The most enthusiastic supporters of this “new normal” told us not to worry, assuring us that we wouldn’t miss those jobs — the backbone of our middle class for a century — once we got all those cheap, foreign-made goods. It didn’t matter that we strangled our own coal and steel industries with unworkable regulations, because we could just import goods from far-flung places.
The underlying message was that there was no point in fighting back and that American industrial decline was irreversible.
Enter Donald Trump. As I campaigned with the president in 2016, I couldn’t help but notice his critics looking down their noses at his promise to bring the American manufacturing sector back to life.
You can almost forgive them for thinking Trump’s vision of a brighter day for American workers was just pandering. When Trump took office in January 2017, hiring for manufacturing was virtually flat.
Amazingly, under Trump, America has experienced a 2½-year manufacturing jobs boom. More Americans are now employed in well-paying manufacturing positions than before the Great Recession. The miracle hasn’t slowed. The latest jobs report continues to show robust manufacturing growth, with manufacturing job creation beating economists’ expectations, adding the most jobs since January.
Obviously, the rebound in American manufacturing didn’t happen magically; it came from Trump following through on his campaign promises — paring back job-killing regulations, cutting taxes on businesses and middle-class taxpayers, and implementing trade policies that protect American workers from foreign trade cheaters.
The steel industry alone has added nearly 5,000 net jobs since the beginning of Trump’s term, many of them right here in Western Pennsylvania.
Even the upper echelons of union leadership have finally noticed that Trump is usurping the Democratic Party’s long-held claim to represent the interests of working Americans.
In a recent meeting with representatives of the 2020 Democratic presidential candidates, for instance, AFL-CIO president Richard Trumka slammed Democrats for supporting anti-worker policies such as NAFTA and the disastrous Trans-Pacific Partnership.

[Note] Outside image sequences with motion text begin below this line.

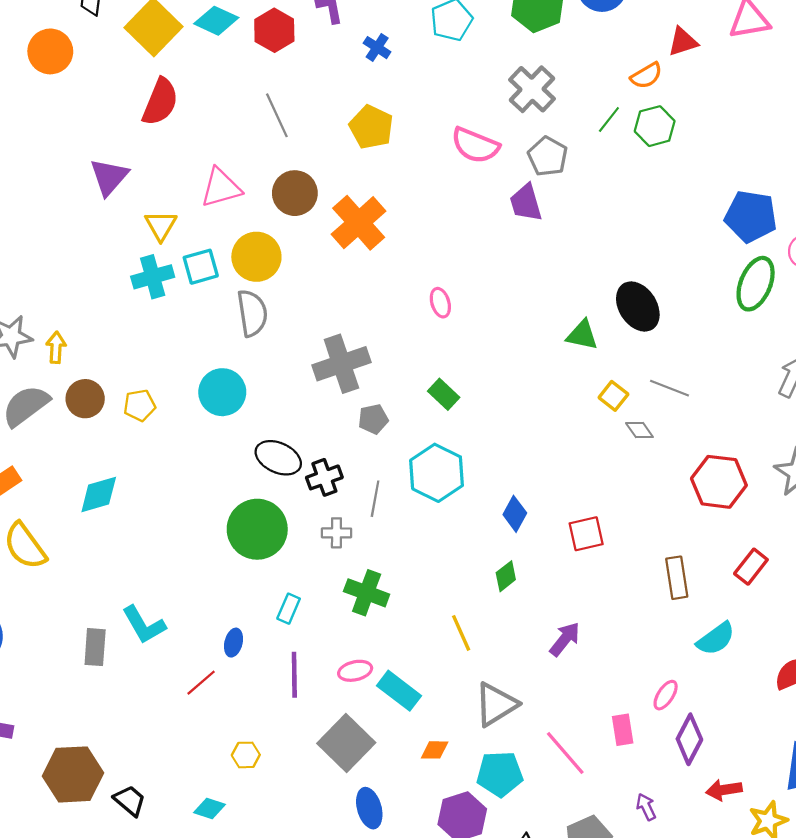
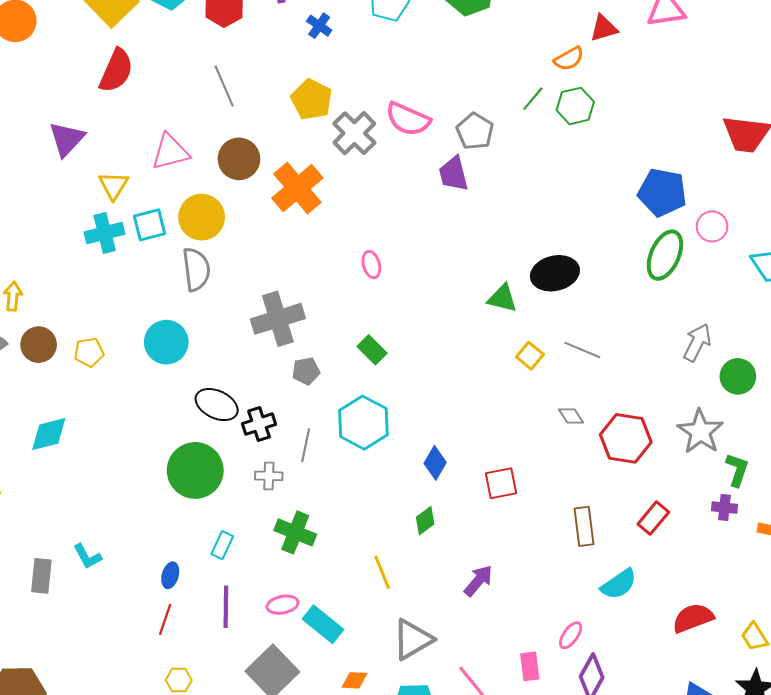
gray cross: (532, 89) -> (354, 133), moved
black ellipse: (638, 306) -> (555, 273), turned -72
gray diamond: (639, 430) -> (571, 416), moved
cyan L-shape: (144, 625) -> (87, 556), size x0.7
red line: (201, 683) -> (165, 619), moved, turned -32

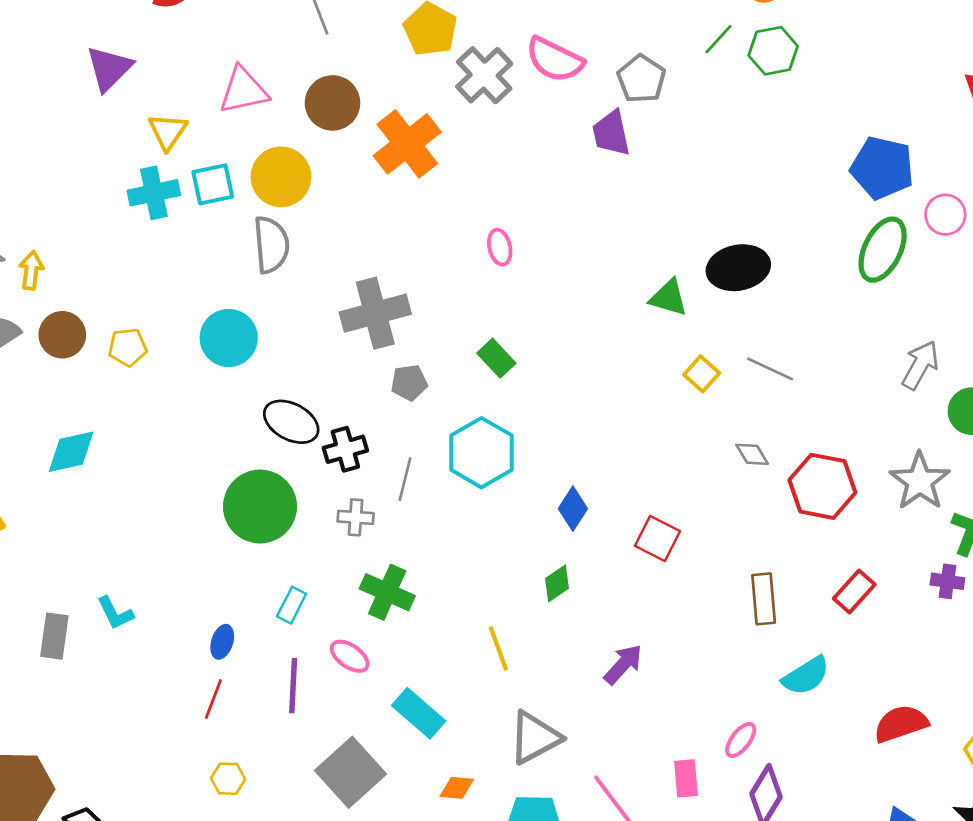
red square: (501, 483) -> (658, 538), turned 36
pink ellipse: (283, 605) -> (350, 656), moved, turned 44

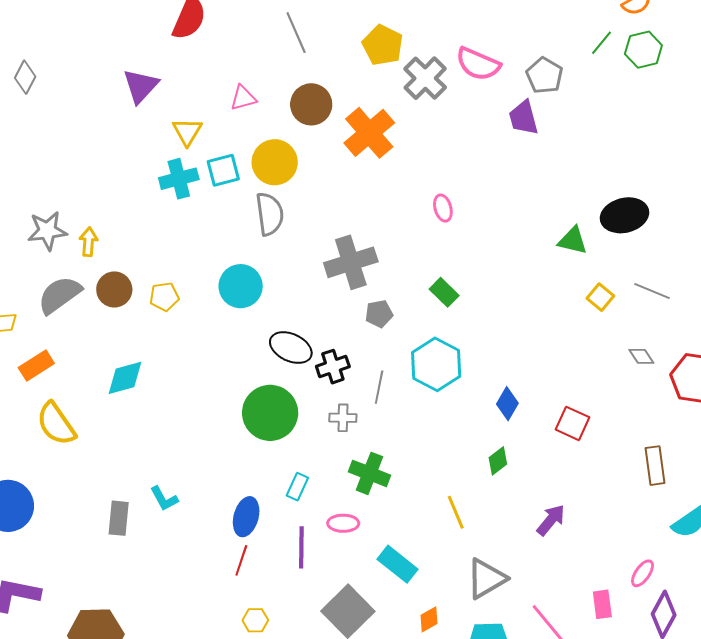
pink triangle: (243, 90) -> (243, 98), size x0.7
blue ellipse: (222, 642) -> (246, 517), size x1.5
pink ellipse: (350, 656) -> (343, 523), turned -32
orange diamond: (457, 788) -> (429, 619), turned -32

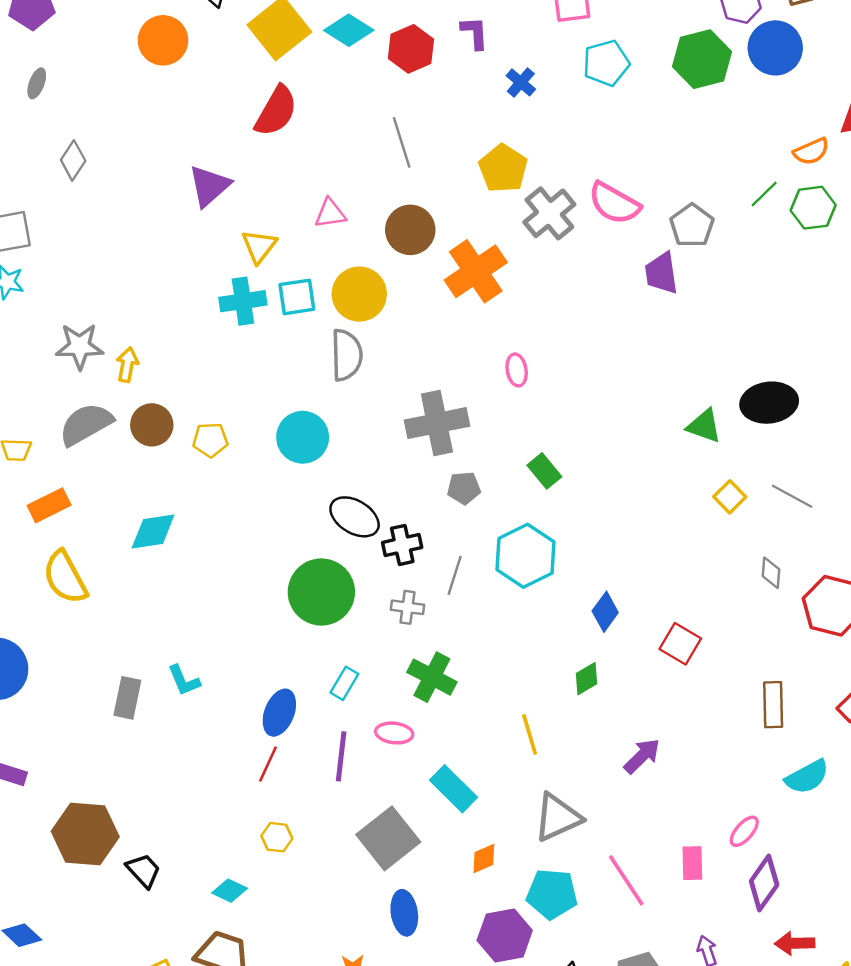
pink ellipse: (443, 208) -> (517, 370), moved
gray diamond: (641, 356) -> (771, 573), turned 32

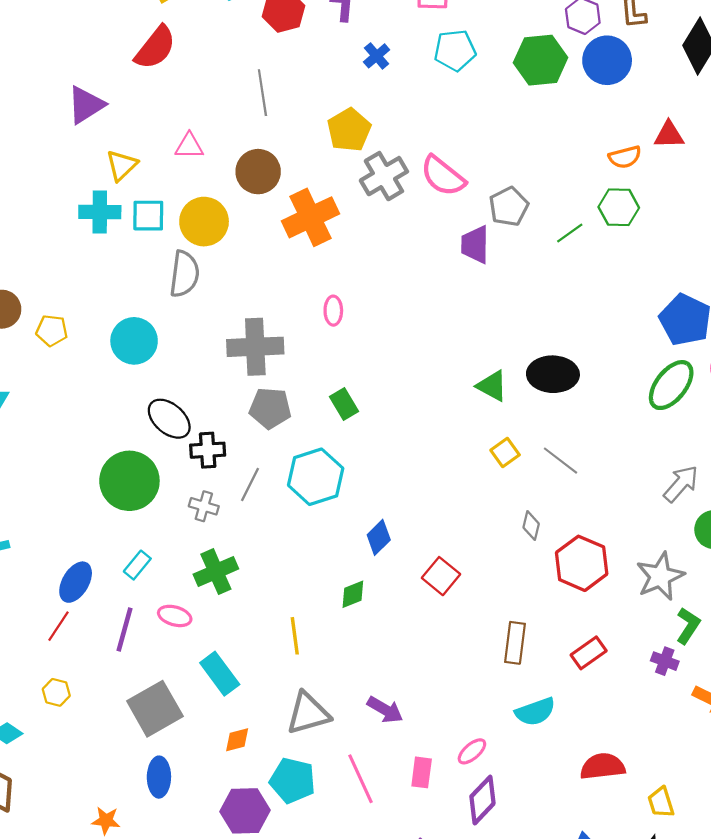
green line: (764, 194) -> (570, 233), moved
gray pentagon: (464, 488) -> (270, 408), size x1.4
green cross: (432, 677) -> (216, 572), turned 30
purple arrow: (642, 756) -> (385, 710), moved, turned 66

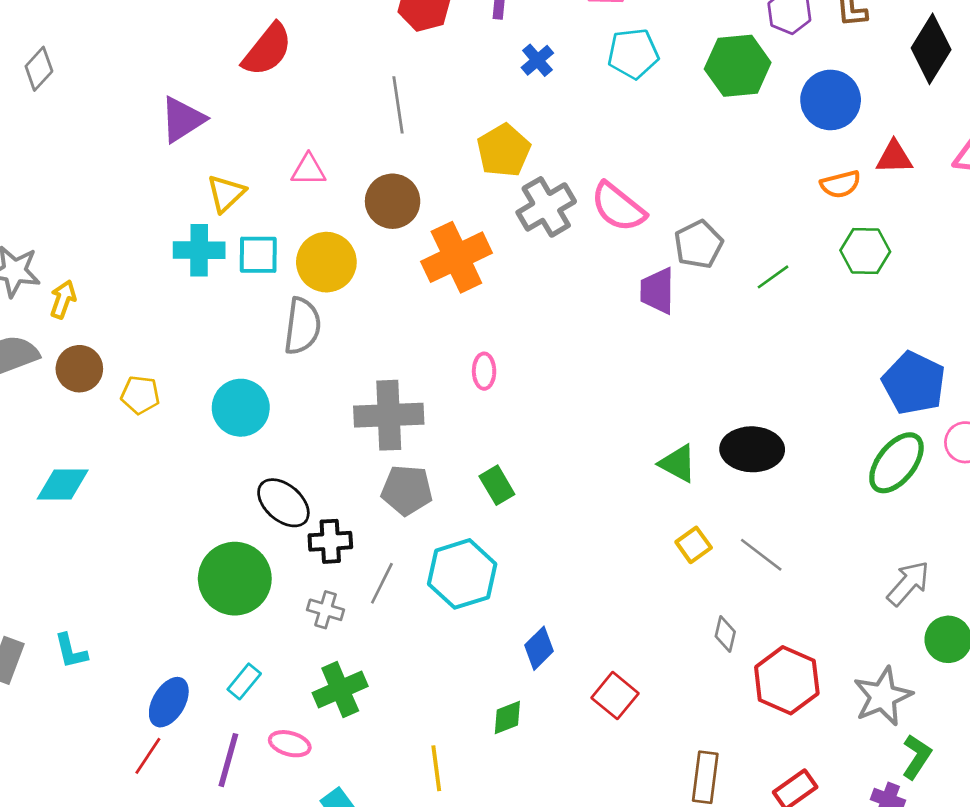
blue circle: (607, 60) -> (831, 100), moved
green hexagon: (619, 207) -> (865, 251), moved

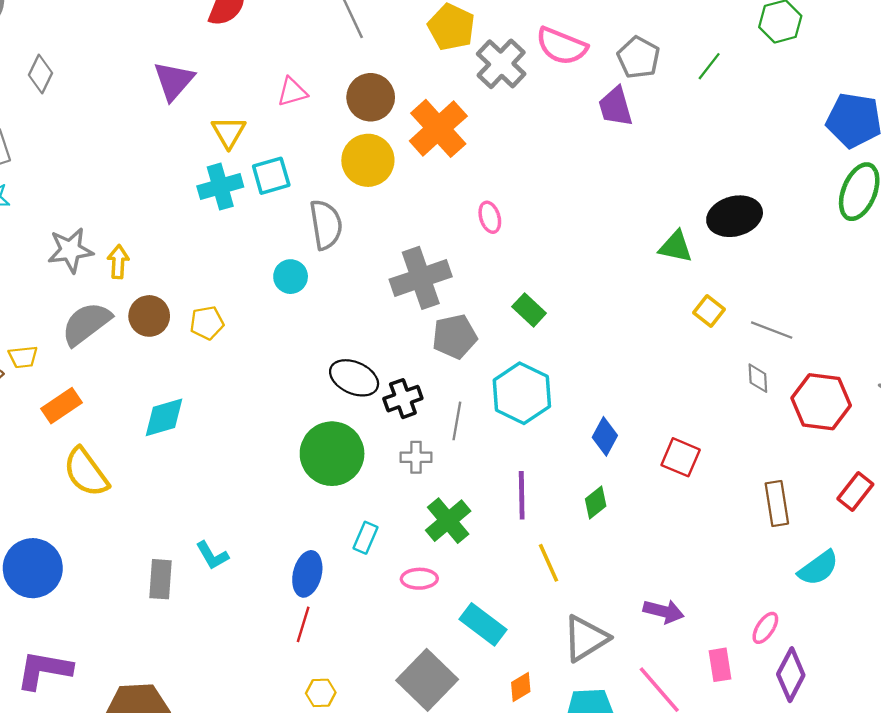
yellow circle: (326, 262) -> (368, 160), moved
cyan circle: (241, 408) -> (291, 277), moved, size x0.7
gray line: (761, 555) -> (772, 330), moved
purple line: (228, 760) -> (522, 495), moved

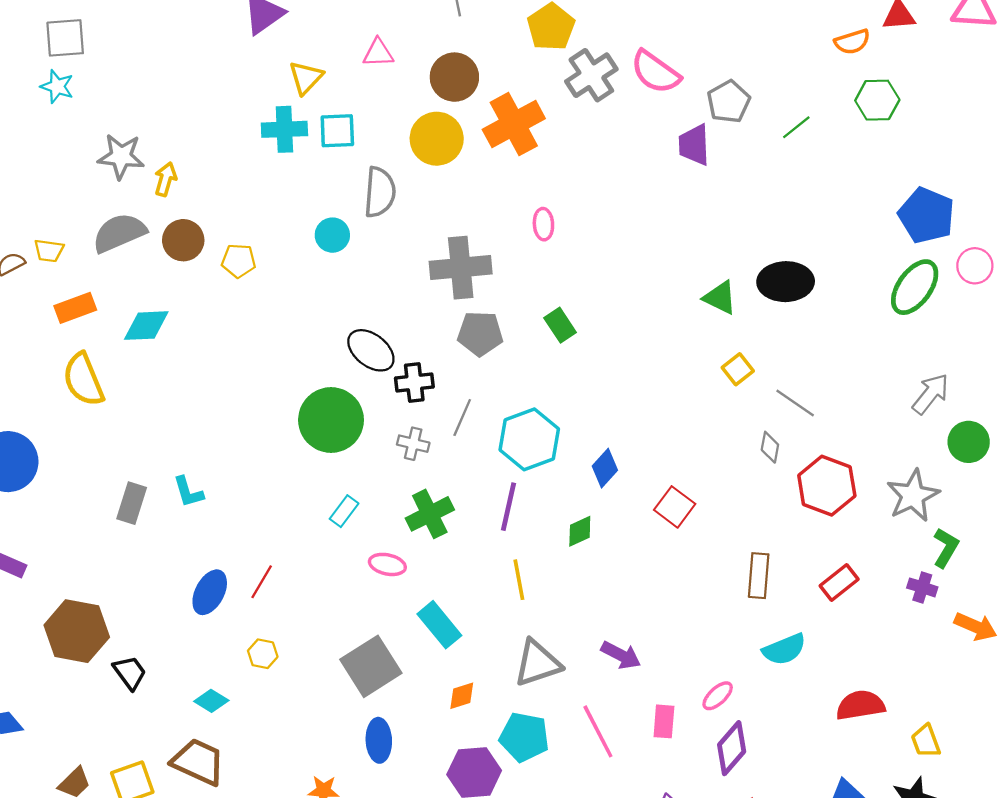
cyan hexagon: (522, 393) -> (529, 439), moved
cyan diamond: (164, 417) -> (146, 326), moved
blue ellipse: (307, 574) -> (210, 592), moved

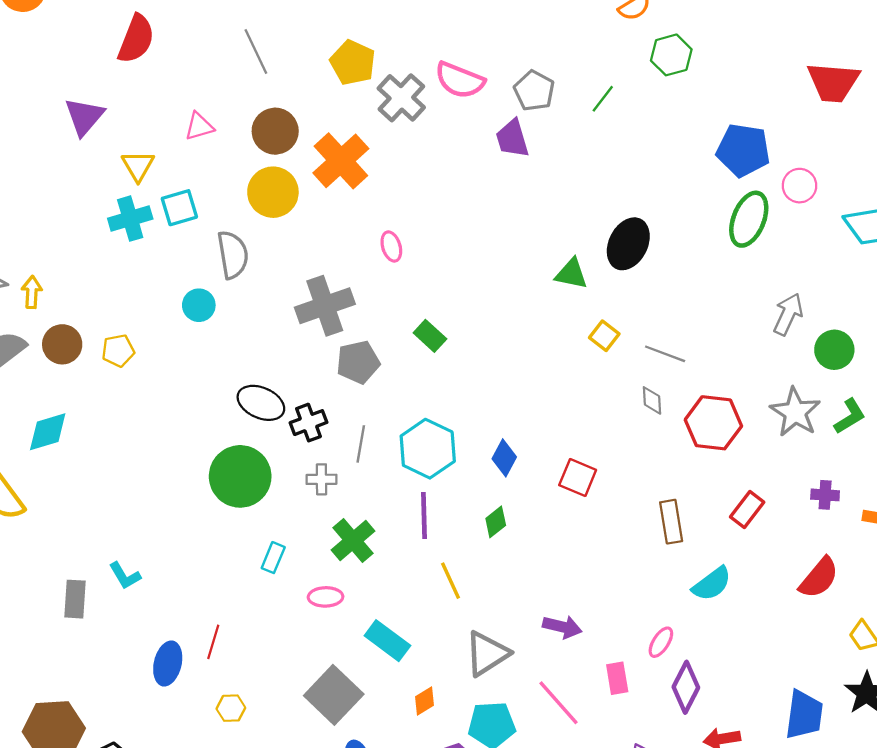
black ellipse: (786, 282) -> (628, 244), turned -48
green L-shape: (946, 548) -> (850, 416), moved, turned 42
red semicircle: (860, 705) -> (819, 578), moved, turned 153

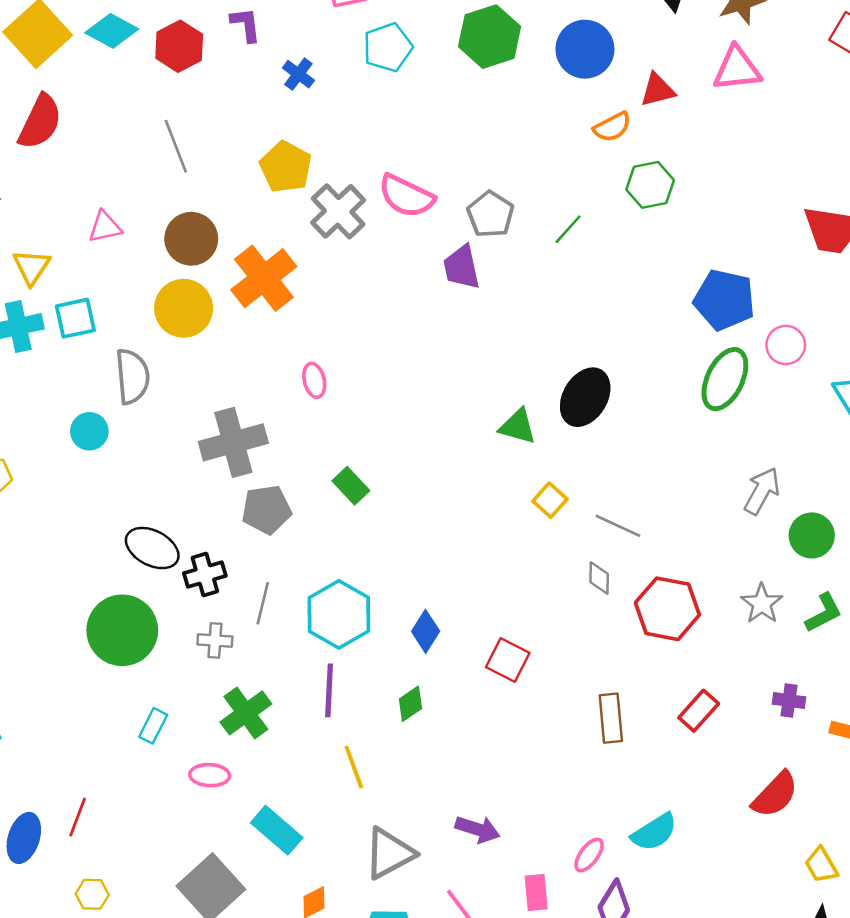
gray star: (795, 412) -> (762, 604), size x0.7
cyan semicircle: (712, 584) -> (654, 832), moved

I don’t believe union bosses are about to reverse 90 years of precedent and suddenly start endorsing Republicans. Nevertheless, what is noteworthy is Trumka’s admonition highlights an inconvenient truth — the Democratic Party no longer has anything of substance to offer America’s industrial workers.
There’s only one national political leader in America today who has followed through on his promises to working men and women, and he’s sitting in the White House. The political establishment laughed at Trump when he promised to revive American manufacturing, but now, less than three years later, it’s clear that Trump, and American workers, are getting the last laugh.